Exercise data START

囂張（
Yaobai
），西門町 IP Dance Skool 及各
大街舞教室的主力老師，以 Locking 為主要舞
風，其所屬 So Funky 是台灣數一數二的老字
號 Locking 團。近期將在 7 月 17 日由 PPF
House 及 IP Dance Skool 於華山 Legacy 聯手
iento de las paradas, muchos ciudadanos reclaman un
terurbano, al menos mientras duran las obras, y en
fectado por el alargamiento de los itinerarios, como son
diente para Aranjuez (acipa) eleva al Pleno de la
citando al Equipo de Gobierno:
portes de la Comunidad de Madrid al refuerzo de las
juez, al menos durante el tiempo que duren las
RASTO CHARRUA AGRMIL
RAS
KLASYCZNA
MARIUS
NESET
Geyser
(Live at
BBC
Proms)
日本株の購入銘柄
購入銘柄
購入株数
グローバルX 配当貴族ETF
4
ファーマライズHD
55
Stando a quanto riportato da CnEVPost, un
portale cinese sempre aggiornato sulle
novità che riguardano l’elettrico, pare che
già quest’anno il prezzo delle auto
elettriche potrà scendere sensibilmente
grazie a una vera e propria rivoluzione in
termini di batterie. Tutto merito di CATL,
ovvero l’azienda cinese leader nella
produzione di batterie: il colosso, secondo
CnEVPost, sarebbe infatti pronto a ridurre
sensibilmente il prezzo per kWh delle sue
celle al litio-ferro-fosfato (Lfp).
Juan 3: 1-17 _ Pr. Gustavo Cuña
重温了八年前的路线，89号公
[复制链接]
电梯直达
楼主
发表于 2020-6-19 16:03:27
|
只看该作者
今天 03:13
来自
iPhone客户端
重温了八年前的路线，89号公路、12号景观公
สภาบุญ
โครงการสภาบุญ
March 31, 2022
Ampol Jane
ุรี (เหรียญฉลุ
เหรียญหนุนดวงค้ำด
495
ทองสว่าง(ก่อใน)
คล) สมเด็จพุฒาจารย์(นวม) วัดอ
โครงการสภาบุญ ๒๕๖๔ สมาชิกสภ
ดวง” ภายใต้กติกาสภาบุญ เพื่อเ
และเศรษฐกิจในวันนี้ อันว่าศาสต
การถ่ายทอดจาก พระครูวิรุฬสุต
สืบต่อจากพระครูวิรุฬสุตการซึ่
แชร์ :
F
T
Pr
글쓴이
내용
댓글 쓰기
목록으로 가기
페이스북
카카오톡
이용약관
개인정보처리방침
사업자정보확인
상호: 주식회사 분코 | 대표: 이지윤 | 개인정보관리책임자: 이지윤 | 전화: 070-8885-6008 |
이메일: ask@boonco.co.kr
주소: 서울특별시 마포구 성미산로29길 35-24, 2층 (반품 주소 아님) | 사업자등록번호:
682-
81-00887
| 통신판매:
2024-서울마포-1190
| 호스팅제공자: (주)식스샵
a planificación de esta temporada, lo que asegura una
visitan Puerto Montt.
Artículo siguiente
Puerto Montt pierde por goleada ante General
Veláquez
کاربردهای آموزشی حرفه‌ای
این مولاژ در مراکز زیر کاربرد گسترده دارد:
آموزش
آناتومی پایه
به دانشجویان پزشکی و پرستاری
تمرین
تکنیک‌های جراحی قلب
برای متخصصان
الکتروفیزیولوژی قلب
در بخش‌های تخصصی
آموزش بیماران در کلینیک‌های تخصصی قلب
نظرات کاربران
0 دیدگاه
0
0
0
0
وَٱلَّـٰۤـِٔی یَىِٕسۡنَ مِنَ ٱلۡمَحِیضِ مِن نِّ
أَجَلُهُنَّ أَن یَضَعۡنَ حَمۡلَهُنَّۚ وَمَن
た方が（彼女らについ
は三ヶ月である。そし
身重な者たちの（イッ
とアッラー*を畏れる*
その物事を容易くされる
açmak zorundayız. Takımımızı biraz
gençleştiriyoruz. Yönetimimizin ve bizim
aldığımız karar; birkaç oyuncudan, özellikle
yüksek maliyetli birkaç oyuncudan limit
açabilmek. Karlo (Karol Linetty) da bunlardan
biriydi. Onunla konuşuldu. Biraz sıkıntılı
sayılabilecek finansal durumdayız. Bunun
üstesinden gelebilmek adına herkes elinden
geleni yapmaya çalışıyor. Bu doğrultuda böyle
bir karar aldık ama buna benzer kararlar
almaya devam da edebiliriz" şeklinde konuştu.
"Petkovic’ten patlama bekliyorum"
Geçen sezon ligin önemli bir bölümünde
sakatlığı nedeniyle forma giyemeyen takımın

Exercise data END

[What is expected] Write the complete data out, exactly as above.

[Answer below]
囂張（
Yaobai
），西門町 IP Dance Skool 及各
大街舞教室的主力老師，以 Locking 為主要舞
風，其所屬 So Funky 是台灣數一數二的老字
號 Locking 團。近期將在 7 月 17 日由 PPF
House 及 IP Dance Skool 於華山 Legacy 聯手
iento de las paradas, muchos ciudadanos reclaman un
terurbano, al menos mientras duran las obras, y en
fectado por el alargamiento de los itinerarios, como son
diente para Aranjuez (acipa) eleva al Pleno de la
citando al Equipo de Gobierno:
portes de la Comunidad de Madrid al refuerzo de las
juez, al menos durante el tiempo que duren las
RASTO CHARRUA AGRMIL
RAS
KLASYCZNA
MARIUS
NESET
Geyser
(Live at
BBC
Proms)
日本株の購入銘柄
購入銘柄
購入株数
グローバルX 配当貴族ETF
4
ファーマライズHD
55
Stando a quanto riportato da CnEVPost, un
portale cinese sempre aggiornato sulle
novità che riguardano l’elettrico, pare che
già quest’anno il prezzo delle auto
elettriche potrà scendere sensibilmente
grazie a una vera e propria rivoluzione in
termini di batterie. Tutto merito di CATL,
ovvero l’azienda cinese leader nella
produzione di batterie: il colosso, secondo
CnEVPost, sarebbe infatti pronto a ridurre
sensibilmente il prezzo per kWh delle sue
celle al litio-ferro-fosfato (Lfp).
Juan 3: 1-17 _ Pr. Gustavo Cuña
重温了八年前的路线，89号公
[复制链接]
电梯直达
楼主
发表于 2020-6-19 16:03:27
|
只看该作者
今天 03:13
来自
iPhone客户端
重温了八年前的路线，89号公路、12号景观公
สภาบุญ
โครงการสภาบุญ
March 31, 2022
Ampol Jane
ุรี (เหรียญฉลุ
เหรียญหนุนดวงค้ำด
495
ทองสว่าง(ก่อใน)
คล) สมเด็จพุฒาจารย์(นวม) วัดอ
โครงการสภาบุญ ๒๕๖๔ สมาชิกสภ
ดวง” ภายใต้กติกาสภาบุญ เพื่อเ
และเศรษฐกิจในวันนี้ อันว่าศาสต
การถ่ายทอดจาก พระครูวิรุฬสุต
สืบต่อจากพระครูวิรุฬสุตการซึ่
แชร์ :
F
T
Pr
글쓴이
내용
댓글 쓰기
목록으로 가기
페이스북
카카오톡
이용약관
개인정보처리방침
사업자정보확인
상호: 주식회사 분코 | 대표: 이지윤 | 개인정보관리책임자: 이지윤 | 전화: 070-8885-6008 |
이메일: ask@boonco.co.kr
주소: 서울특별시 마포구 성미산로29길 35-24, 2층 (반품 주소 아님) | 사업자등록번호:
682-
81-00887
| 통신판매:
2024-서울마포-1190
| 호스팅제공자: (주)식스샵
a planificación de esta temporada, lo que asegura una
visitan Puerto Montt.
Artículo siguiente
Puerto Montt pierde por goleada ante General
Veláquez
کاربردهای آموزشی حرفه‌ای
این مولاژ در مراکز زیر کاربرد گسترده دارد:
آموزش
آناتومی پایه
به دانشجویان پزشکی و پرستاری
تمرین
تکنیک‌های جراحی قلب
برای متخصصان
الکتروفیزیولوژی قلب
در بخش‌های تخصصی
آموزش بیماران در کلینیک‌های تخصصی قلب
نظرات کاربران
0 دیدگاه
0
0
0
0
وَٱلَّـٰۤـِٔی یَىِٕسۡنَ مِنَ ٱلۡمَحِیضِ مِن نِّ
أَجَلُهُنَّ أَن یَضَعۡنَ حَمۡلَهُنَّۚ وَمَن
た方が（彼女らについ
は三ヶ月である。そし
身重な者たちの（イッ
とアッラー*を畏れる*
その物事を容易くされる
açmak zorundayız. Takımımızı biraz
gençleştiriyoruz. Yönetimimizin ve bizim
aldığımız karar; birkaç oyuncudan, özellikle
yüksek maliyetli birkaç oyuncudan limit
açabilmek. Karlo (Karol Linetty) da bunlardan
biriydi. Onunla konuşuldu. Biraz sıkıntılı
sayılabilecek finansal durumdayız. Bunun
üstesinden gelebilmek adına herkes elinden
geleni yapmaya çalışıyor. Bu doğrultuda böyle
bir karar aldık ama buna benzer kararlar
almaya devam da edebiliriz" şeklinde konuştu.
"Petkovic’ten patlama bekliyorum"
Geçen sezon ligin önemli bir bölümünde
sakatlığı nedeniyle forma giyemeyen takımın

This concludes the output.